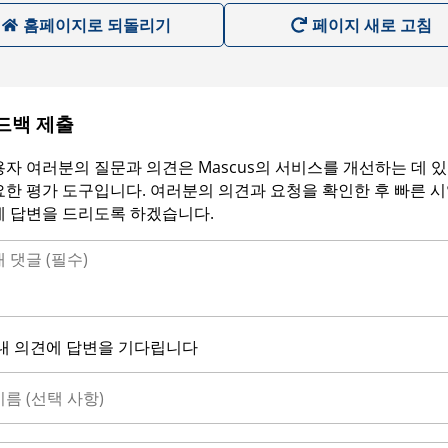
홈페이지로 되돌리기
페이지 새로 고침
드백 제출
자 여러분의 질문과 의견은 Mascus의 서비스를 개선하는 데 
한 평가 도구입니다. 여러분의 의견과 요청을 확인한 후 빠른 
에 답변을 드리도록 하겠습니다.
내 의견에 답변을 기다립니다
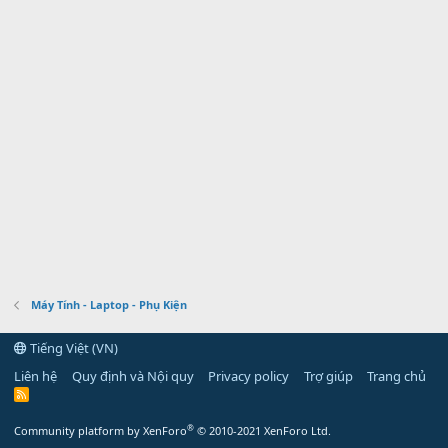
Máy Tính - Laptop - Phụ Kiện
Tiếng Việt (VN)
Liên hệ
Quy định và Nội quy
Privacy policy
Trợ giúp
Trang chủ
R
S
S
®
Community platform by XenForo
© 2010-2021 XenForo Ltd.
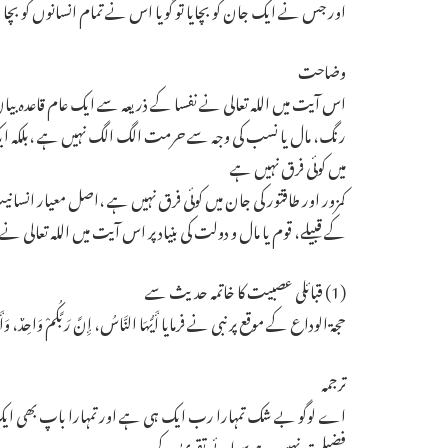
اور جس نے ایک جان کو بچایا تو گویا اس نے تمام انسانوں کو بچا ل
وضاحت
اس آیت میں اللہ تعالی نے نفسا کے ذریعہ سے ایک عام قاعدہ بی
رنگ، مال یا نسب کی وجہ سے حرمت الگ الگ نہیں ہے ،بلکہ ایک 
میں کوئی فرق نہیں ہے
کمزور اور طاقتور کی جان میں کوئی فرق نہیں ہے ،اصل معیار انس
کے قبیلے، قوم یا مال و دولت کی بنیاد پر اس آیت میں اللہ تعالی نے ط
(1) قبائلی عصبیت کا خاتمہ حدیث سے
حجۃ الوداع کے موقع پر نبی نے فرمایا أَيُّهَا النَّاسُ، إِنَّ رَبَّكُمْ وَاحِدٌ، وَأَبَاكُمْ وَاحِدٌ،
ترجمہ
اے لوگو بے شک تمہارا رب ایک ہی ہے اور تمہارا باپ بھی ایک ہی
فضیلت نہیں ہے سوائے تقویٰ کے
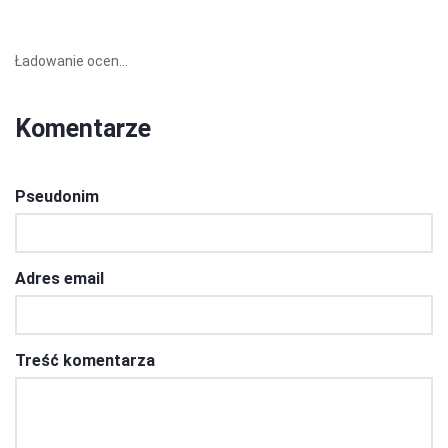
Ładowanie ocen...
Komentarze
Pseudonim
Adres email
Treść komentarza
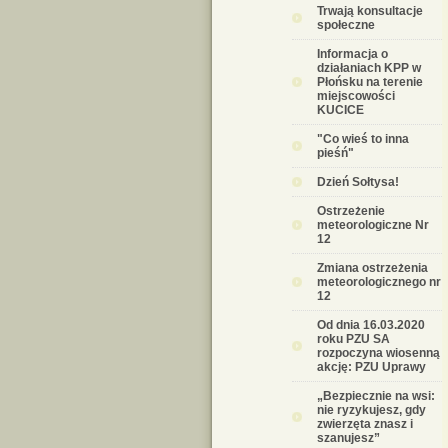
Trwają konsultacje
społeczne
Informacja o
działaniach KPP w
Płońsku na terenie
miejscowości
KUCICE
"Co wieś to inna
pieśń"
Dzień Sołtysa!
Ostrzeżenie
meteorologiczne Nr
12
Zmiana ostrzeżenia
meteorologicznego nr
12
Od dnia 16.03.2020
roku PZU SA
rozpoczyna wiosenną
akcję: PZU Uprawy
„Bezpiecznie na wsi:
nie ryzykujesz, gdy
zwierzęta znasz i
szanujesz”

=====

What to do: So that the copy stays exact, reproduce each record word for word and leave its images out.

Solution to this problem:
홈페이지로 되돌리기
페이지 새로 고침
드백 제출
자 여러분의 질문과 의견은 Mascus의 서비스를 개선하는 데 
한 평가 도구입니다. 여러분의 의견과 요청을 확인한 후 빠른 
에 답변을 드리도록 하겠습니다.
내 의견에 답변을 기다립니다
Máy Tính - Laptop - Phụ Kiện
Tiếng Việt (VN)
Liên hệ
Quy định và Nội quy
Privacy policy
Trợ giúp
Trang chủ
R
S
S
®
Community platform by XenForo
© 2010-2021 XenForo Ltd.
اور جس نے ایک جان کو بچایا تو گویا اس نے تمام انسانوں کو بچا ل
وضاحت
اس آیت میں اللہ تعالی نے نفسا کے ذریعہ سے ایک عام قاعدہ بی
رنگ، مال یا نسب کی وجہ سے حرمت الگ الگ نہیں ہے ،بلکہ ایک 
میں کوئی فرق نہیں ہے
کمزور اور طاقتور کی جان میں کوئی فرق نہیں ہے ،اصل معیار انس
کے قبیلے، قوم یا مال و دولت کی بنیاد پر اس آیت میں اللہ تعالی نے ط
(1) قبائلی عصبیت کا خاتمہ حدیث سے
حجۃ الوداع کے موقع پر نبی نے فرمایا أَيُّهَا النَّاسُ، إِنَّ رَبَّكُمْ وَاحِدٌ، وَأَبَاكُمْ وَاحِدٌ،
ترجمہ
اے لوگو بے شک تمہارا رب ایک ہی ہے اور تمہارا باپ بھی ایک ہی
فضیلت نہیں ہے سوائے تقویٰ کے
Ładowanie ocen...
Komentarze
Pseudonim
Adres email
Treść komentarza
Trwają konsultacje
społeczne
Informacja o
działaniach KPP w
Płońsku na terenie
miejscowości
KUCICE
"Co wieś to inna
pieśń"
Dzień Sołtysa!
Ostrzeżenie
meteorologiczne Nr
12
Zmiana ostrzeżenia
meteorologicznego nr
12
Od dnia 16.03.2020
roku PZU SA
rozpoczyna wiosenną
akcję: PZU Uprawy
„Bezpiecznie na wsi:
nie ryzykujesz, gdy
zwierzęta znasz i
szanujesz”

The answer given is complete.